Look/Gaze
LOOK/GAZE
"The look," also translated as "the gaze," refers to the activity of intentionally directing one's vision toward something. It implies the anticipation of an image and a narrowing of the visual field.
With his prior experience with the gaze in hypnosis and with his invention of the analytic couch, Freud showed that he was acutely aware of the important axis that ran from the eye of the analyst to the look of the analysand and of the perceptual asymmetry that resulted from it. He openly declared that he could not bear to spend his entire working day being stared at by the patients he was treating. Contrary to Jean Martin Charcot, he dispensed with the omnipotent look in treatment and even came to consider it a kind of mistake. By characterizing the look as an element of the scopic drive, he opened the way to a series of reflections preserved in his metapsychology, most notably, his study of the voyeur/exhibitionist opposition.
Referring to the "split" between the look and vision, Jacques Lacan, following up on his work with the optical schema of the inverted bouquet as reflected in a mirror, made the look the object of the scopic drive, developing a theory that "most completely eludes the term castration" (Lacan, p. 78). In neurosis, the other's look is most often experienced by the subject with an "uncanny" feeling. In psychosis, the look can amount to persecution leading to a breakdown if it comes to be confused with its source, the eye. And finally, the look, focused on sex, plays an essential role in the genealogy of perversions.
What does "the look" look for? And what is looked at? For Lacan, the phallus is what is looked for, and castration is what is found. The phallic reaction, in the form of erection or a petrified look, is a response to fear of castration. For the subject, the scopic drive is expressed by the appearance or disappearance of the look. From that point on, the subject will use what is supposedly the other's look to construct the fantasy of castration and to make that fantasy seem possible: "I see from only one point," Lacan said, "but in my existence I am looked at from all sides" (1978, p. 72). The myth of Medusa shows that individuals use protective images to try to defend themselves against erection or petrifaction by the other's look.
Donald Winnicott, in his reflections on why the baby's look turns toward the mother's face, and Fran-çoise Dolto, by insisting that the look plays an important role in symbolizing the difference between boys and girls, both emphasized the structuring role of visual activity. At the beginning of the twenty-first century, psychoanalytic research attempts to draw a distinction between the drives of seeing and looking. In the treatment of perversions, the field of the look is considered in its relation to speech. The look thus constitutes an organizational schema for the person, as is shown by its overdetermination in various cultures in ways that cut across the fields of the visible and the invisible, such as the "evil eye," a voracious invidious look.
Jean-Michel Hirt
See also: Breastfeeding; Cinema criticism; Face-to-face situation; Fascination; Hypnosis; Identificatory project; Mirror stage; Modesty; Object a ; Optical schema; Psychoanalytic treatment; Psychogenic blindness; Relaxation psychotherapy; Reversal into the opposite; Self-consciousness; Visual; Visual arts and psychoanalysis; Voyeurism.
Bibliography
Dolto, Françoise. (1984). L'image inconsciente du corps. Paris: Seuil.

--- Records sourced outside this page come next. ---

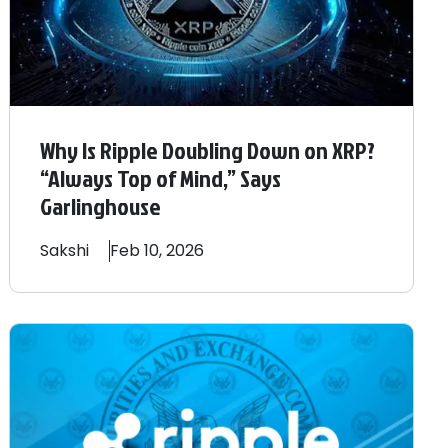
Why Is Ripple Doubling Down on XRP?
“Always Top of Mind,” Says
Garlinghouse
Sakshi
Feb 10, 2026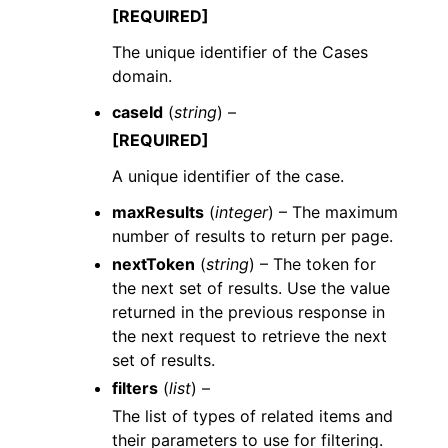
[REQUIRED]
The unique identifier of the Cases
domain.
caseId
(
string
) –
[REQUIRED]
A unique identifier of the case.
maxResults
(
integer
) – The maximum
number of results to return per page.
nextToken
(
string
) – The token for
the next set of results. Use the value
returned in the previous response in
the next request to retrieve the next
set of results.
filters
(
list
) –
The list of types of related items and
their parameters to use for filtering.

Hirt, Jean-Michel. (1993). Le miroir du prophète: Psychanalyse et Islam. Paris: Grasset.
Lacan, Jacques. (1978). The seminar of Jacques Lacan. Book 9: The four fundamental concepts of psychoanalysis (Alan Sheridan, Trans.). New York: W. W. Norton. (Original work published 1964)
Winnicott, Donald. (1989). Mirror-role of mother and family in child development. In his Playing and reality. New York: Routledge.